物質は電子を通す「導体」と電子を通さない「絶縁体」、そして、ある条件によって電子を通す「半導体」に分かれます。「導体」「絶縁体」「半導体」の違いを説明するのに判りやすいのはバンドギャップの幅の違いです。
バンドギャップとは電子が存在することのできない領域(禁制帯)のことです。電気を通す、通さないは電子が移動することができるかどうかによります。バンドギャップが無い「導体」の代表は鉄、銅、銀、金、アルミニウムなど金属系の物質。電子が簡単に移動できるため、電気を通すことができます。逆にバンドギャップが大きい「絶縁体」は油、ガラス、ゴム、セラミックに代表されます。バンドギャップが大きいために電子が移動できずに電気が流れません。
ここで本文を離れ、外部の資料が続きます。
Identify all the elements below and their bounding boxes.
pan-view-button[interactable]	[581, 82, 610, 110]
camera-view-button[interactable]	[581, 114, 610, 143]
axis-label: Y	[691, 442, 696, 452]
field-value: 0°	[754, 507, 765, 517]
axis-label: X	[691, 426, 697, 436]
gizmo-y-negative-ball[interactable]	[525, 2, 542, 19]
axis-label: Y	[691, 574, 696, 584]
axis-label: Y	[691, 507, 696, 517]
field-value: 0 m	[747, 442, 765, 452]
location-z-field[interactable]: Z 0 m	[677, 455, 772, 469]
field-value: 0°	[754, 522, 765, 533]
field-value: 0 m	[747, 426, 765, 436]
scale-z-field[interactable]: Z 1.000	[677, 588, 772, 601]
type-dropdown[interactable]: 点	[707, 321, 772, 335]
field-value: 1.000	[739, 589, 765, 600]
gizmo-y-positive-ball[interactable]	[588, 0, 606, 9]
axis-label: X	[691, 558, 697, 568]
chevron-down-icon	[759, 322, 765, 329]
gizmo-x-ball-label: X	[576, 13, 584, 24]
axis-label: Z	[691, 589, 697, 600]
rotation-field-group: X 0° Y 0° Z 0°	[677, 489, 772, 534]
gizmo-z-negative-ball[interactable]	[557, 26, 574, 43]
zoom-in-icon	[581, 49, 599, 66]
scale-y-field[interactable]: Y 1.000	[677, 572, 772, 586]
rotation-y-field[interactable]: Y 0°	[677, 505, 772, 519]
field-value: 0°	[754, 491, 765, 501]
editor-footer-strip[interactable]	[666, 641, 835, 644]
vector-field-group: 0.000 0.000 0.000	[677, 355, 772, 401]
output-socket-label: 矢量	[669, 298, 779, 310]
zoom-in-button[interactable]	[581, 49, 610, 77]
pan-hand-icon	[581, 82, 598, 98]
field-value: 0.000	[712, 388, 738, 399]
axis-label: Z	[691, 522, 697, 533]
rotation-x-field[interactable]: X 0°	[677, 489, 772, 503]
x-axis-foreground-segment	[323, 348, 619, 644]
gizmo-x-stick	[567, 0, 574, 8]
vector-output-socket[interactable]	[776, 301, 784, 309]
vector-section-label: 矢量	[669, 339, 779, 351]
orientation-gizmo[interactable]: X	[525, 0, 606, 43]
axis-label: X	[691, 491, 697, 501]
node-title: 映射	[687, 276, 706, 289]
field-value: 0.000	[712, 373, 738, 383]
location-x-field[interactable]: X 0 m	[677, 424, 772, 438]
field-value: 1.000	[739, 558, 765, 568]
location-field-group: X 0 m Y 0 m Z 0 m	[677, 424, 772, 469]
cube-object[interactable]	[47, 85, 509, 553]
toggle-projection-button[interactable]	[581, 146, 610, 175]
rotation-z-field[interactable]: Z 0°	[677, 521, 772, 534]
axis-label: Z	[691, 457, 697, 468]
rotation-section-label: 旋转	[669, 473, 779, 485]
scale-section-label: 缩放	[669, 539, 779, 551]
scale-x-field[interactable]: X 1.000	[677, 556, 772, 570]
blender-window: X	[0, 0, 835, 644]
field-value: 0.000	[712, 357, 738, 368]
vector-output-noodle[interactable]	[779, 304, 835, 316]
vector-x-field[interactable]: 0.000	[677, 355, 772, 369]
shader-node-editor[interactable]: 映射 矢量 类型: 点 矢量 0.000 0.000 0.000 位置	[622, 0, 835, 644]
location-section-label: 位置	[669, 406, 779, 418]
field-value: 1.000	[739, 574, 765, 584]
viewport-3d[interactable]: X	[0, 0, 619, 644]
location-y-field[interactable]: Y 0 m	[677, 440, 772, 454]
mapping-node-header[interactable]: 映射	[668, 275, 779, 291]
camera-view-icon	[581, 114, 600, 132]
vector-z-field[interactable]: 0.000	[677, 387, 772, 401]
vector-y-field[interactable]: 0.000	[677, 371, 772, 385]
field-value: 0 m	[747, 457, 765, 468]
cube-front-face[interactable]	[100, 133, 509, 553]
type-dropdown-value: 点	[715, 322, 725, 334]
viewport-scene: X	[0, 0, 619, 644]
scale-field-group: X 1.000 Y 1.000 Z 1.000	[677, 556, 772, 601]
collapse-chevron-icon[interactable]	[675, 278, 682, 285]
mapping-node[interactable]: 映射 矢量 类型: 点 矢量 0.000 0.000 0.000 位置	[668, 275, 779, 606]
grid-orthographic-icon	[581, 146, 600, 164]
「半導体」はバンドギャップが小さく、「半導体」に不純物を混ぜることで電子や空孔の流れを制御することができます。

N型とP型の存在

純粋なシリコンやゲルマニウムの結晶の性質は絶縁体に近く、電圧をかけても電気はほとんど流れません。結晶の中の電子同士が固く結合していて、自由に動き回れる電子はごくわずかしかないからです。
しかし、そこに電子を余計にもった燐などの不純物をほんの少し加えるだけで、導体のような性質に変化します。結晶の中を自由に動き回る電子ができるからです。この燐のように電子を余計にもった不純物が含まれるものをN(negative)型半導体、逆に電子の少ないホウ素などの不純物が入ったものをP(positive)型半導体と呼びます。P型半導体では、電子が足りない穴(正孔)が電子の代わりの働きをし、まるで+の電子が動き回るように振る舞います。
このN型とP型を接合させることにより、電界の向きによって電気が流れたり流れなかったりする「整流作用」が現れるのです。

電流を増幅するトランジスタ

トランジスタ(transistor)は増幅、またはスイッチを動作する半導体素子。transfer(伝達)とresistor(抵抗)を組み合わせた造語。「整流作用」を実現した半導体に、電信・電話などの需要に合わせた「増幅」の働きが求められたことによって誕生しました。
世界初のMOSトランジスタは1960年にベル研究所のKahngとAtallaが製造に成功しました。MOS型トランジスタは今日最も一般的なトランジスタです。
電気を通す導体と同じ性質のN型だけの状態に対して、その中にP型層による"壁"を設け、その高さを調節することで電子の流れをコントロールしようというもの。これにより、ごくわずかな信号電流で、それに比例する出力が得られる(=増幅)ようになったのです。

半導体の領域の拡大

何かの手段を用いることで、電子の流れを自由に制御できること。それが、半導体に関する現在の一般的な定義です。言い換えると、トランジスタの素材になるものであれば、それはつまり半導体。
しかし、ゲルマニウムやシリコンだけを扱っていた時期は、元素周期表14族に属する元素だけを指していました。やがて、化合物半導体や有機物半導体などが研究されるようになると、半導体の定義は変化。ある特定の元素を指すのではなく、半導体の性質を示すあらゆる物質を指すようになりました。
そしていまでは、飯島澄男博士が発見したカーボンナノチューブや、ノーベル化学賞に輝いた白川英樹博士等が発見した導電性ポリマーなども、半導体の素材として世界中で研究されています。